A cannabis dealer had put his ‘wild teenage years’ behind him since his arrest two years ago, a court heard.

Tony Cooke, 21, was collared by police in Park Road, Didcot, in July 2019 with more than 11g of potent skunk cannabis in the boot of his car.

He claimed the drugs, which had a street value of around £130, were for his own use.

But his illicit side line selling the class B drug was unmasked by messages on a phone found in the car.

Prosecutor Alice Aubrey-Fletcher told Oxford Crown Court the phone contained a ‘tick list’ of customers who owed Cooke drug debts and messages setting up where and when the cannabis could be collected.

One text message pointed to the dealer having stooge to deliver drugs on his behalf. The message to Cooke’s phone read: “Whereabout is your runner, G?”

He initially denied possession with intent to supply cannabis, saying the drugs were for his own use.
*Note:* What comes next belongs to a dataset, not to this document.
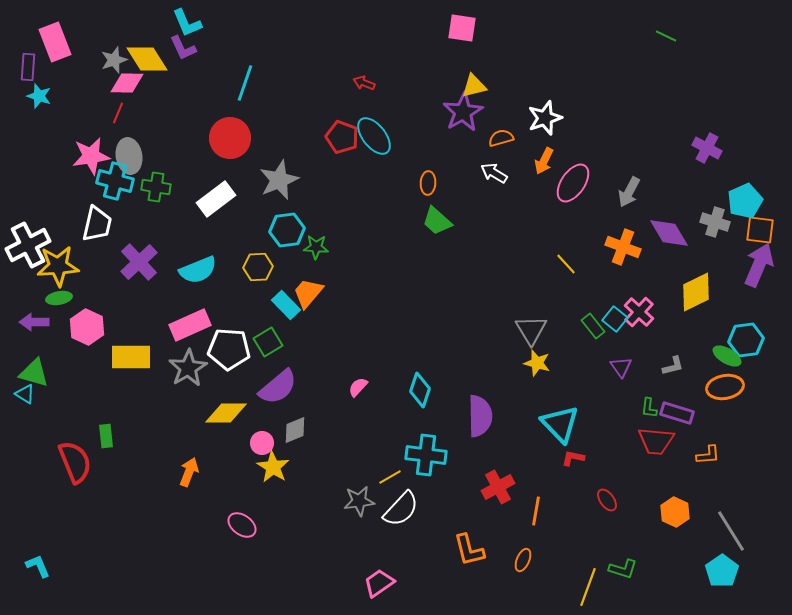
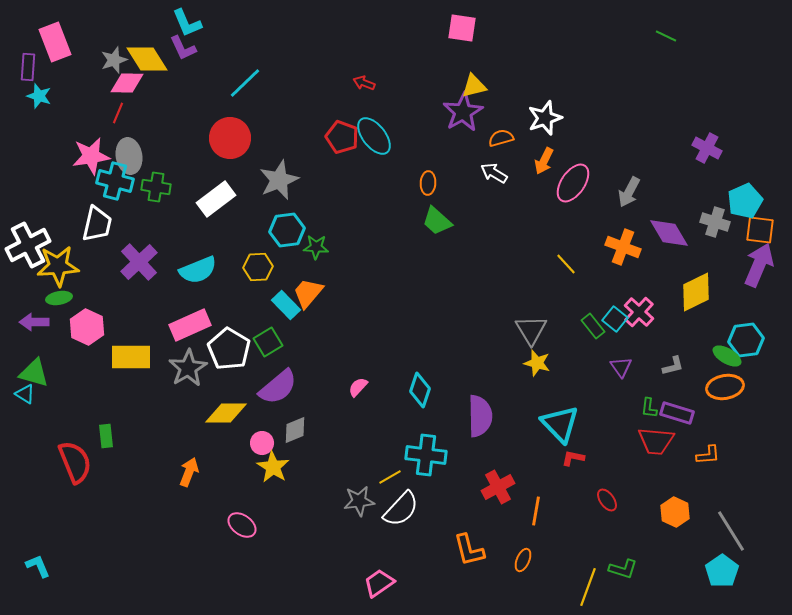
cyan line at (245, 83): rotated 27 degrees clockwise
white pentagon at (229, 349): rotated 27 degrees clockwise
He changed his pleas before the trial at the magistrates’ court.

Sentencing him to nine months’ imprisonment suspended for two years, Judge Ian Pringle QC recognised that Cooke had done everything he could to put his ‘wild teenage years’ behind him.

“Those who deal drugs on the streets of this country almost inevitably lose their liberty and you have been remanded in custody for a little while now,” he told the defendant, who appeared in court via video link from Bullingdon prison.

“But there’s one very significant feature about your case and it is this; the man who was in that car on July 30, 2019, is not the man who’s sitting in front of me today.

“You have, since that time, completely changed your life around.”

He added: “You’re 21, Mr Cooke, make sure that as you start out on your adult life this is the last time you come before the court. Good luck to you.”

Mitigating, Bethan Chichester said her client, who had a number of convictions as a young, used his arrest as the prompt to change his life.

He was now a father, had a steady job and his own accommodation. References spoke highly of him and he had won an ‘inspiring young person of the year’ award in 2019.

The youngster, who was just 19-years-old when he was arrested two years ago, no longer took drugs, had cut ties with his former associates and deleted his old social media accounts.

Cooke, of Longworth, near Abingdon, pleaded guilty at an earlier hearing to possession with intent to supply cannabis.

As part of his suspended sentence order, Cooke must complete 80 hours of unpaid work, the thinking skills programme and up to 20 rehabilitation activity requirement days.